Materials provided –
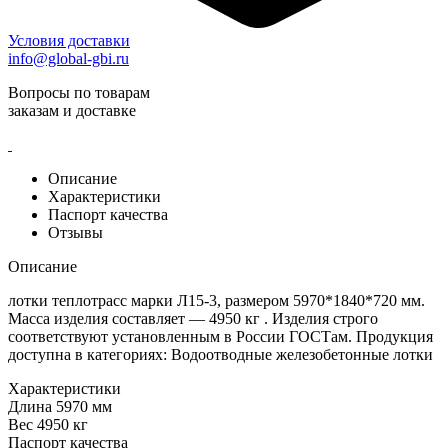
Условия доставки
info@global-gbi.ru
Вопросы по товарам
заказам и доставке
Описание
Характеристики
Паспорт качества
Отзывы
Описание
лотки теплотрасс марки Л15-3, размером 5970*1840*720 мм.
Масса изделия составляет — 4950 кг . Изделия строго
соответствуют установленным в России ГОСТам. Продукция
доступна в категориях: Водоотводные железобетонные лотки
Характеристики
Длина
5970 мм
Вес
4950 кг
Паспорт качества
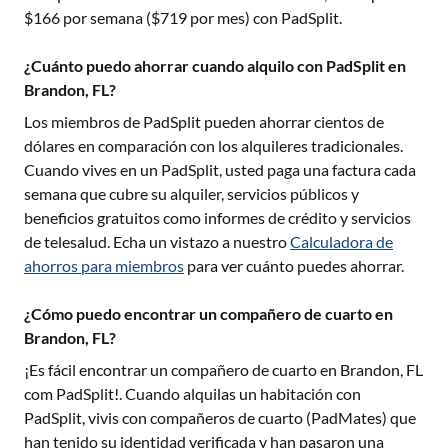
$
166
por semana ($
719
por mes) con PadSplit.
¿Cuánto puedo ahorrar cuando alquilo con PadSplit en
Brandon, FL?
Los miembros de PadSplit pueden ahorrar cientos de
dólares en comparación con los alquileres tradicionales.
Cuando vives en un PadSplit, usted paga una factura cada
semana que cubre su alquiler, servicios públicos y
beneficios gratuitos como informes de crédito y servicios
de telesalud. Echa un vistazo a nuestro
Calculadora de
ahorros para miembros
para ver cuánto puedes ahorrar.
¿Cómo puedo encontrar un compañero de cuarto en
Brandon, FL?
¡Es fácil encontrar un compañero de cuarto en
Brandon, FL
com PadSplit!. Cuando alquilas un habitación con
PadSplit, vivis con compañeros de cuarto (PadMates) que
han tenido su identidad verificada y han pasaron una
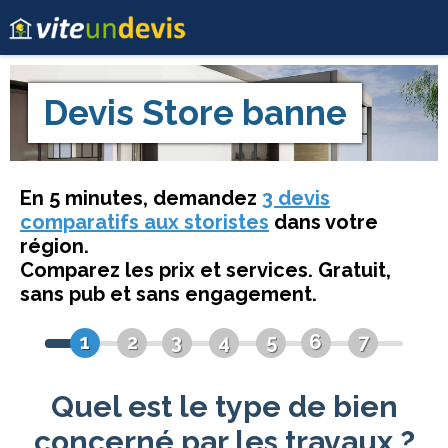
Devis
Store banne
En 5 minutes, demandez
3 devis
comparatifs aux storistes
dans votre
région.
Comparez les prix et services. Gratuit,
sans pub et sans engagement.
1
2
3
4
5
6
7
Quel est le type de bien
concerné par les travaux ?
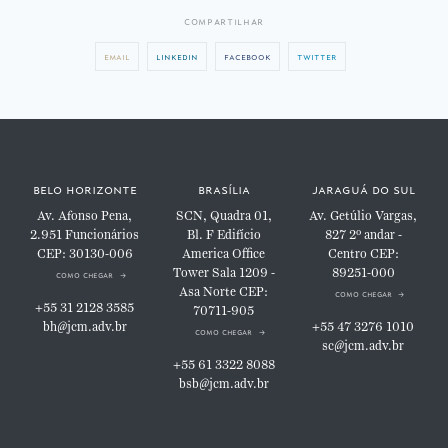
compartilhar
email
linkedin
facebook
twitter
belo horizonte
brasília
jaraguá do sul
Av. Afonso Pena,
SCN, Quadra 01,
Av. Getúlio Vargas,
2.951
Funcionários
Bl. F
Edifício
827
2º andar -
CEP: 30130-006
America Office
Centro
CEP:
Tower
Sala 1209 -
89251-000
como chegar
Asa Norte
CEP:
como chegar
+55 31 2128 3585
70711-905
bh@jcm.adv.br
+55 47 3276 1010
como chegar
sc@jcm.adv.br
+55 61 3322 8088
bsb@jcm.adv.br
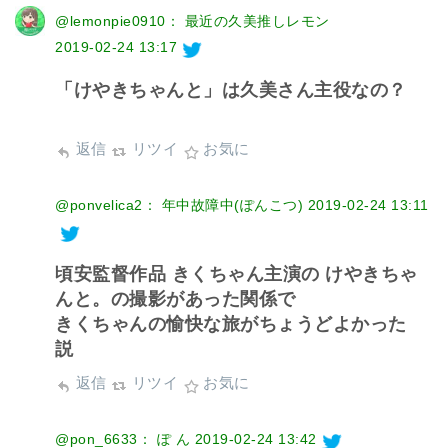
@lemonpie0910： 最近の久美推しレモン
2019-02-24 13:17
「けやきちゃんと」は久美さん主役なの？
返信
リツイ
お気に
@ponvelica2： 年中故障中(ぽんこつ)
2019-02-24 13:11
頃安監督作品 きくちゃん主演の けやきちゃ
んと。の撮影があった関係で
きくちゃんの愉快な旅がちょうどよかった
説
返信
リツイ
お気に
@pon_6633： ぽ ん
2019-02-24 13:42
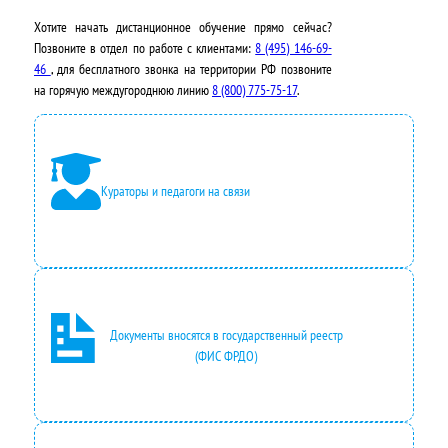
Хотите начать дистанционное обучение прямо сейчас?
Позвоните в отдел по работе с клиентами:
8 (495) 146-69-
46
, для бесплатного звонка на территории РФ позвоните
на горячую междугороднюю линию
8 (800) 775-75-17
.
Кураторы и педагоги на связи
Документы вносятся в государственный реестр
(ФИС ФРДО)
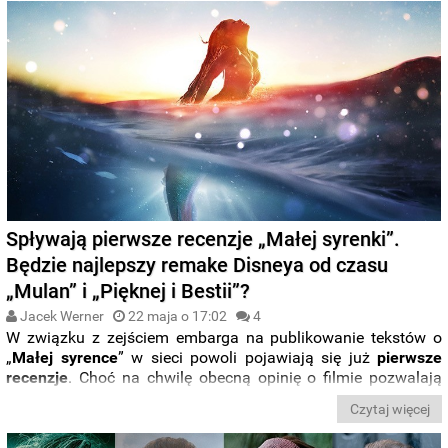
Spływają pierwsze recenzje „Małej syrenki”.
Będzie najlepszy remake Disneya od czasu
„Mulan” i „Pięknej i Bestii”?
Jacek Werner
22 maja o 17:02
4
W związku z zejściem embarga na publikowanie tekstów o
„
Małej syrence
” w sieci powoli pojawiają się już
pierwsze
recenzje
. Choć na chwilę obecną opinię o filmie pozwalają
założyć, że i tym razem Disney mierzy się z typowymi
Czytaj więcej
problemami aktorskiego remake'owania,
produkcja cieszy się
pośród krytyków najwyższym uznaniem od czasu „Mulan”
.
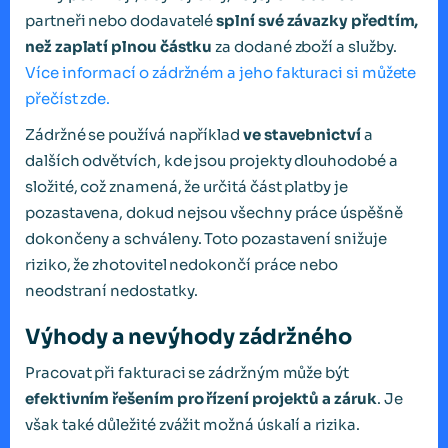
partneři nebo dodavatelé
splní své závazky předtím,
než zaplatí plnou částku
za dodané zboží a služby.
Více informací o zádržném a jeho fakturaci si můžete
přečíst zde.
Zádržné se používá například
ve stavebnictví
a
dalších odvětvích, kde jsou projekty dlouhodobé a
složité, což znamená, že určitá část platby je
pozastavena, dokud nejsou všechny práce úspěšně
dokončeny a schváleny. Toto pozastavení snižuje
riziko, že zhotovitel nedokončí práce nebo
neodstraní nedostatky.
Výhody a nevýhody zádržného
Pracovat při fakturaci se zádržným může být
efektivním řešením pro řízení projektů a záruk
. Je
však také důležité zvážit možná úskalí a rizika.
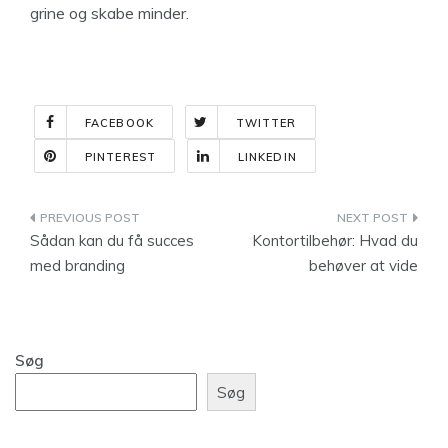
grine og skabe minder.
FACEBOOK
TWITTER
PINTEREST
LINKEDIN
Indlægsnavigation
Sådan kan du få succes
Kontortilbehør: Hvad du
med branding
behøver at vide
Søg
Søg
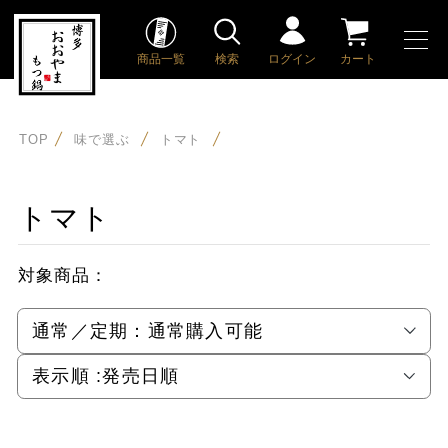
商品一覧
検索
ログイン
カート
TOP
味で選ぶ
トマト
トマト
対象商品：
通常／定期：
通常購入可能
表示順 :
発売日順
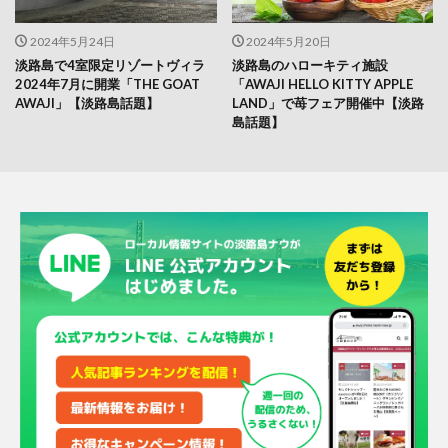
2024年5月24日
2024年5月20日
淡路島で4室限定リゾートヴィラ
淡路島のハローキティ施設
2024年7月に開業「THE GOAT
「AWAJI HELLO KITTY APPLE
AWAJI」【淡路島話題】
LAND」で苺フェア開催中【淡路
島話題】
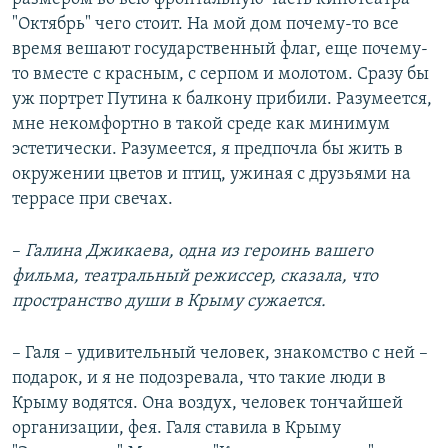
"Октябрь" чего стоит. На мой дом почему-то все
время вешают государственный флаг, еще почему-
то вместе с красным, с серпом и молотом. Сразу бы
уж портрет Путина к балкону прибили. Разумеется,
мне некомфортно в такой среде как минимум
эстетически. Разумеется, я предпочла бы жить в
окружении цветов и птиц, ужиная с друзьями на
террасе при свечах.
–​
Галина Джикаева, одна из героинь вашего
фильма, театральный режиссер, сказала, что
пространство души в Крыму сужается.
– Галя – удивительный человек, знакомство с ней –
подарок, и я не подозревала, что такие люди в
Крыму водятся. Она воздух, человек тончайшей
организации, фея. Галя ставила в Крыму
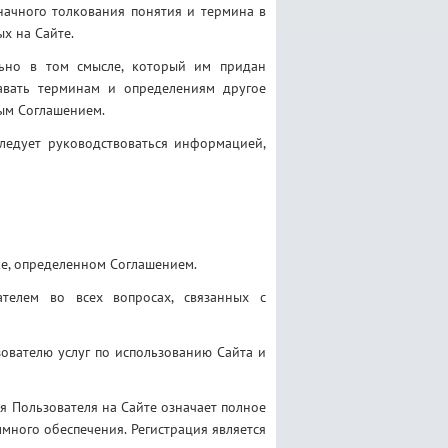
начного толкования понятия и термина в
х на Сайте.
льно в том смысле, который им придан
авать терминам и определениям другое
ным Соглашением.
ледует руководствоваться информацией,
ке, определенном Соглашением.
телем во всех вопросах, связанных с
ователю услуг по использованию Сайта и
я Пользователя на Сайте означает полное
много обеспечения. Регистрация является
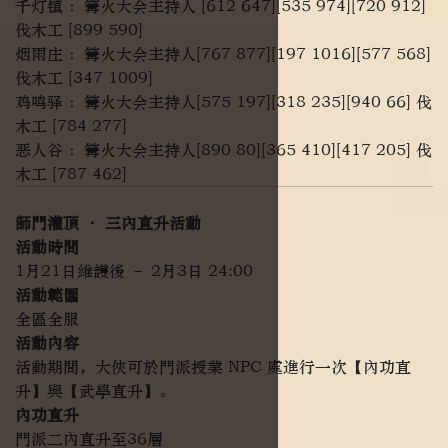
千灯镇 ：篝火大会主持人 [612 647][535 974][720 912]
伐木工 [899 590]
烟雨庄 ：篝火大会主持人[767 877][197 1016][577 568]
伐木工 [347 1009]
鸡鸣驿 ：篝火大会主持人[575 197][318 235][940 66] 伐
木工 [784 277]
恶人谷 ：篝火大会主持人[890 80][365 410][417 205] 伐
木工 [787 462]
師門灌頂 · 三內直升活動
活動時間
1月21日維護後 – 2月3日 24:00
活動範圍
全區全服
活動內容
活動期間，大俠可於門派授業 NPC 處進行一次【內功直
升】與【武學直升】。
內功直升
門派二內直升至36層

What the task asks –
Retype the data above exactly. Do not carry over any images.

Solution for this problem –
Условия доставки
info@global-gbi.ru
Вопросы по товарам
заказам и доставке
Описание
Характеристики
Паспорт качества
Отзывы
Описание
лотки теплотрасс марки Л15-3, размером 5970*1840*720 мм.
Масса изделия составляет — 4950 кг . Изделия строго
соответствуют установленным в России ГОСТам. Продукция
доступна в категориях: Водоотводные железобетонные лотки
Характеристики
Длина
5970 мм
Вес
4950 кг
Паспорт качества
$
166
por semana ($
719
por mes) con PadSplit.
¿Cuánto puedo ahorrar cuando alquilo con PadSplit en
Brandon, FL?
Los miembros de PadSplit pueden ahorrar cientos de
dólares en comparación con los alquileres tradicionales.
Cuando vives en un PadSplit, usted paga una factura cada
semana que cubre su alquiler, servicios públicos y
beneficios gratuitos como informes de crédito y servicios
de telesalud. Echa un vistazo a nuestro
Calculadora de
ahorros para miembros
para ver cuánto puedes ahorrar.
¿Cómo puedo encontrar un compañero de cuarto en
Brandon, FL?
¡Es fácil encontrar un compañero de cuarto en
Brandon, FL
com PadSplit!. Cuando alquilas un habitación con
PadSplit, vivis con compañeros de cuarto (PadMates) que
han tenido su identidad verificada y han pasaron una
Devis
Store banne
En 5 minutes, demandez
3 devis
comparatifs aux storistes
dans votre
région.
Comparez les prix et services. Gratuit,
sans pub et sans engagement.
1
2
3
4
5
6
7
Quel est le type de bien
concerné par les travaux ?
compartilhar
email
linkedin
facebook
twitter
belo horizonte
brasília
jaraguá do sul
Av. Afonso Pena,
SCN, Quadra 01,
Av. Getúlio Vargas,
2.951
Funcionários
Bl. F
Edifício
827
2º andar -
CEP: 30130-006
America Office
Centro
CEP:
Tower
Sala 1209 -
89251-000
como chegar
Asa Norte
CEP:
como chegar
+55 31 2128 3585
70711-905
bh@jcm.adv.br
+55 47 3276 1010
como chegar
sc@jcm.adv.br
+55 61 3322 8088
bsb@jcm.adv.br
@lemonpie0910： 最近の久美推しレモン
2019-02-24 13:17
「けやきちゃんと」は久美さん主役なの？
返信
リツイ
お気に
@ponvelica2： 年中故障中(ぽんこつ)
2019-02-24 13:11
頃安監督作品 きくちゃん主演の けやきちゃ
んと。の撮影があった関係で
きくちゃんの愉快な旅がちょうどよかった
説
返信
リツイ
お気に
@pon_6633： ぽ ん
2019-02-24 13:42
Хотите начать дистанционное обучение прямо сейчас?
Позвоните в отдел по работе с клиентами:
8 (495) 146-69-
46
, для бесплатного звонка на территории РФ позвоните
на горячую междугороднюю линию
8 (800) 775-75-17
.
Кураторы и педагоги на связи
Документы вносятся в государственный реестр
(ФИС ФРДО)
Spływają pierwsze recenzje „Małej syrenki”.
Będzie najlepszy remake Disneya od czasu
„Mulan” i „Pięknej i Bestii”?
Jacek Werner
22 maja o 17:02
4
W związku z zejściem embarga na publikowanie tekstów o
„
Małej syrence
” w sieci powoli pojawiają się już
pierwsze
recenzje
. Choć na chwilę obecną opinię o filmie pozwalają
założyć, że i tym razem Disney mierzy się z typowymi
Czytaj więcej
problemami aktorskiego remake'owania,
produkcja cieszy się
pośród krytyków najwyższym uznaniem od czasu „Mulan”
.
partneři nebo dodavatelé
splní své závazky předtím,
než zaplatí plnou částku
za dodané zboží a služby.
Více informací o zádržném a jeho fakturaci si můžete
přečíst zde.
Zádržné se používá například
ve stavebnictví
a
dalších odvětvích, kde jsou projekty dlouhodobé a
složité, což znamená, že určitá část platby je
pozastavena, dokud nejsou všechny práce úspěšně
dokončeny a schváleny. Toto pozastavení snižuje
riziko, že zhotovitel nedokončí práce nebo
neodstraní nedostatky.
Výhody a nevýhody zádržného
Pracovat při fakturaci se zádržným může být
efektivním řešením pro řízení projektů a záruk
. Je
však také důležité zvážit možná úskalí a rizika.
grine og skabe minder.
FACEBOOK
TWITTER
PINTEREST
LINKEDIN
Indlægsnavigation
Sådan kan du få succes
Kontortilbehør: Hvad du
med branding
behøver at vide
Søg
Søg
商品一覧
検索
ログイン
カート
TOP
味で選ぶ
トマト
トマト
対象商品：
通常／定期：
通常購入可能
表示順 :
発売日順
2024年5月24日
2024年5月20日
淡路島で4室限定リゾートヴィラ
淡路島のハローキティ施設
2024年7月に開業「THE GOAT
「AWAJI HELLO KITTY APPLE
AWAJI」【淡路島話題】
LAND」で苺フェア開催中【淡路
島話題】
"Октябрь" чего стоит. На мой дом почему-то все
время вешают государственный флаг, еще почему-
то вместе с красным, с серпом и молотом. Сразу бы
уж портрет Путина к балкону прибили. Разумеется,
мне некомфортно в такой среде как минимум
эстетически. Разумеется, я предпочла бы жить в
окружении цветов и птиц, ужиная с друзьями на
террасе при свечах.
–​
Галина Джикаева, одна из героинь вашего
фильма, театральный режиссер, сказала, что
пространство души в Крыму сужается.
– Галя – удивительный человек, знакомство с ней –
подарок, и я не подозревала, что такие люди в
Крыму водятся. Она воздух, человек тончайшей
организации, фея. Галя ставила в Крыму
начного толкования понятия и термина в
х на Сайте.
льно в том смысле, который им придан
авать терминам и определениям другое
ным Соглашением.
ледует руководствоваться информацией,
ке, определенном Соглашением.
телем во всех вопросах, связанных с
ователю услуг по использованию Сайта и
я Пользователя на Сайте означает полное
много обеспечения. Регистрация является
千灯镇 ：篝火大会主持人 [612 647][535 974][720 912]
伐木工 [899 590]
烟雨庄 ：篝火大会主持人[767 877][197 1016][577 568]
伐木工 [347 1009]
鸡鸣驿 ：篝火大会主持人[575 197][318 235][940 66] 伐
木工 [784 277]
恶人谷 ：篝火大会主持人[890 80][365 410][417 205] 伐
木工 [787 462]
師門灌頂 · 三內直升活動
活動時間
1月21日維護後 – 2月3日 24:00
活動範圍
全區全服
活動內容
活動期間，大俠可於門派授業 NPC 處進行一次【內功直
升】與【武學直升】。
內功直升
門派二內直升至36層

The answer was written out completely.